A pilot wrongly accused of training the 9/11 hijackers has lost his fight for compensation from the government.
Lotfi Raissi says his life was destroyed by the accusations
Lotfi Raissi, 32, of west London, was detained for nearly five months after being arrested following the 2001 attacks in the United States.
Two High Court judges ruled against a challenge to a government decision that the Algerian was ineligible for a Home Office compensation scheme.
He had argued the refusal of bail for him amounted to wrongful detention.
Lord Justice Auld and Mr Justice Wilkie ruled that Mr Raissi's detention was as part of an extradition case that was not "in the domestic criminal process" and thus did not come within the compensation scheme.
His lawyer, Edward Fitzgerald QC, had previously told the High Court there was "not a shred of evidence" against his client, and that the sole reason for his detention was a US extradition request.

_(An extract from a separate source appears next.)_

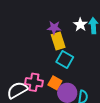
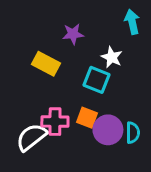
white star: (80, 25) -> (112, 57), moved
yellow rectangle: (58, 41) -> (46, 64), moved, turned -36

Mr Raissi, of Chiswick, has said he was traumatised by his time in custody and that the whole episode had left him unable to pursue his ambition to be a commercial pilot.
He described the judges' ruling as a "body blow".
He was released on bail in February 2002, and, two months later, a judge declared there was no evidence linking him to the attacks.
Mr Raissi wanted compensation from a government fund for those who have been victims of miscarriages of justice, but government lawyers said this did not apply to extradition cases.
Khawar Qureshi, appearing for the home secretary, also argued that the pilot could not claim a payment as an "exceptional case" because he had never been fully exonerated.
Though a judge in Britain had found there was no offence for which he could be extradited, that did not amount to exoneration.
Mr Raissi was freed in 2002 when a judge threw out an extradition case
The judge's view would not necessarily prevent the US authorities commencing a prosecution "if Mr Raissi were to set foot in America".
Speaking after the ruling, Mr Raissi said: "The Metropolitan Police and the Crown Prosecution Service are 'domestic', and they played a key role in the extradition proceedings by wrongly naming me as an international terrorist and by ensuring that I spent almost five months in Belmarsh.
"The court's decision allows the home secretary to ignore the part played by those public bodies in ruining my life.
"I have no choice but to keep my faith in British justice and pray that it won't be too much longer in coming.
"The reality is that because of my profile of being Algerian, Muslim, Arabic and an airline pilot, I suffered this miscarriage of justice."